Exercise materials Start Marker

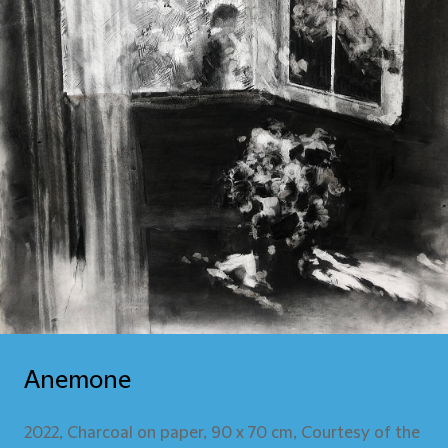
Anemone
2022, Charcoal on paper, 90 x 70 cm, Courtesy of the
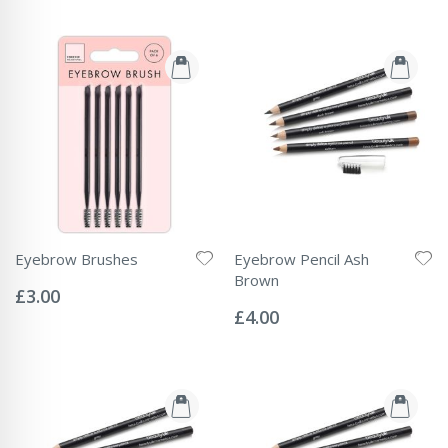
Eyebrow Brushes
Eyebrow Pencil Ash
Rating:
Brown
0%
£3.00
Rating:
0%
£4.00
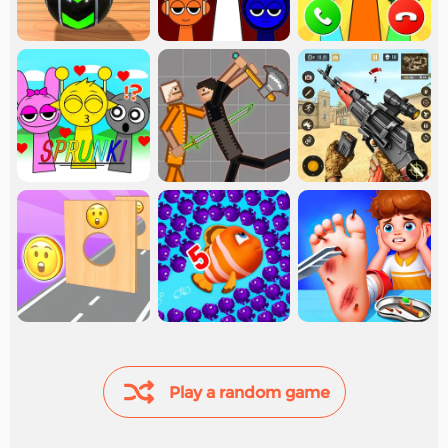
Play a random game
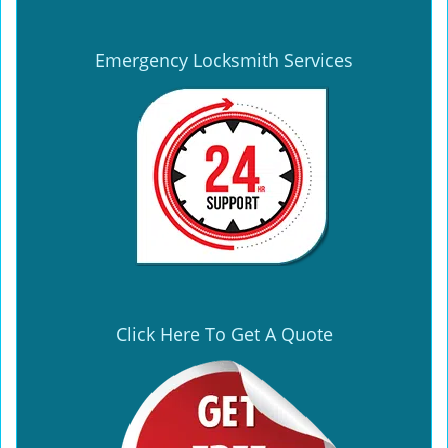
Emergency Locksmith Services
Click Here To Get A Quote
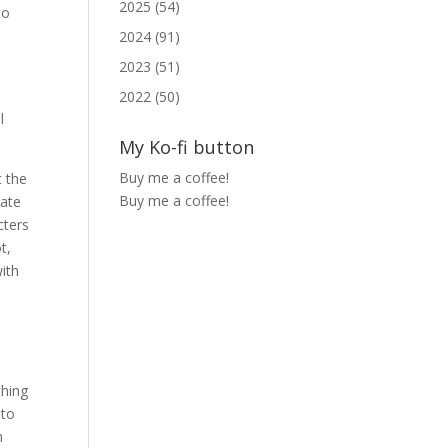
2025 (54)
to
2024 (91)
2023 (51)
2022 (50)
l
My Ko-fi button
Buy me a coffee!
t the
Buy me a coffee!
uate
cters
t,
with
thing
 to
m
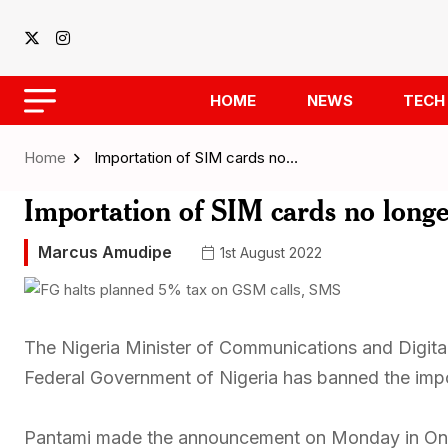
HOME
NEWS
TECH
Home
Importation of SIM cards no…
Importation of SIM cards no long
Marcus Amudipe
1st August 2022
The Nigeria Minister of Communications and Digita
Federal Government of Nigeria has banned the impo
Pantami made the announcement on Monday in Onir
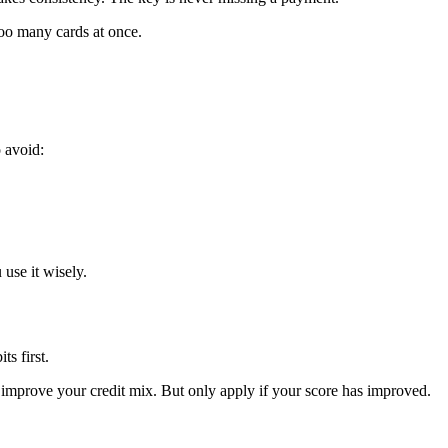
oo many cards at once.
o avoid:
use it wisely.
ts first.
 improve your credit mix. But only apply if your score has improved.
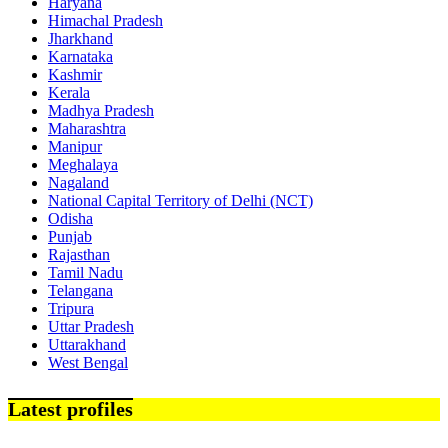
Haryana
Himachal Pradesh
Jharkhand
Karnataka
Kashmir
Kerala
Madhya Pradesh
Maharashtra
Manipur
Meghalaya
Nagaland
National Capital Territory of Delhi (NCT)
Odisha
Punjab
Rajasthan
Tamil Nadu
Telangana
Tripura
Uttar Pradesh
Uttarakhand
West Bengal
Latest profiles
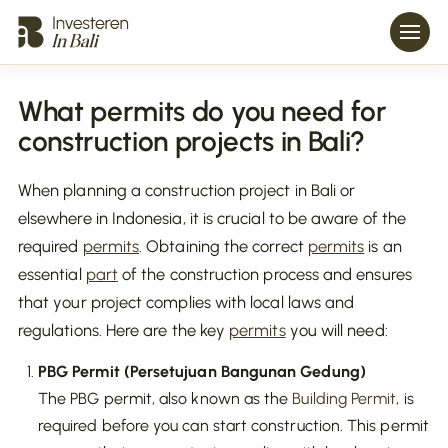
What permits do you need for
construction projects in Bali?
When planning a construction project in Bali or
elsewhere in Indonesia, it is crucial to be aware of the
required
permits
. Obtaining the correct
permits
is an
essential
part
of the construction process and ensures
that your project complies with local laws and
regulations. Here are the key
permits
you will need:
PBG Permit (Persetujuan Bangunan Gedung)
The PBG permit, also known as the
Building Permit
, is
required before you can start construction. This permit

Exercise materials End Marker

§ **Task instructions**
Reproduce the data word for word without its images.

§ **Task output**
Anemone
2022, Charcoal on paper, 90 x 70 cm, Courtesy of the
Eyebrow Brushes
Eyebrow Pencil Ash
Rating:
Brown
0%
£3.00
Rating:
0%
£4.00
Play a random game
Emergency Locksmith Services
Click Here To Get A Quote
2025 (54)
to
2024 (91)
2023 (51)
2022 (50)
l
My Ko-fi button
Buy me a coffee!
t the
Buy me a coffee!
uate
cters
t,
with
thing
 to
m
HOME
NEWS
TECH
Home
Importation of SIM cards no…
Importation of SIM cards no long
Marcus Amudipe
1st August 2022
The Nigeria Minister of Communications and Digita
Federal Government of Nigeria has banned the impo
Pantami made the announcement on Monday in Onir
oo many cards at once.
o avoid:
use it wisely.
ts first.
 improve your credit mix. But only apply if your score has improved.
Haryana
Himachal Pradesh
Jharkhand
Karnataka
Kashmir
Kerala
Madhya Pradesh
Maharashtra
Manipur
Meghalaya
Nagaland
National Capital Territory of Delhi (NCT)
Odisha
Punjab
Rajasthan
Tamil Nadu
Telangana
Tripura
Uttar Pradesh
Uttarakhand
West Bengal
Latest profiles
What permits do you need for
construction projects in Bali?
When planning a construction project in Bali or
elsewhere in Indonesia, it is crucial to be aware of the
required
permits
. Obtaining the correct
permits
is an
essential
part
of the construction process and ensures
that your project complies with local laws and
regulations. Here are the key
permits
you will need:
PBG Permit (Persetujuan Bangunan Gedung)
The PBG permit, also known as the
Building Permit
, is
required before you can start construction. This permit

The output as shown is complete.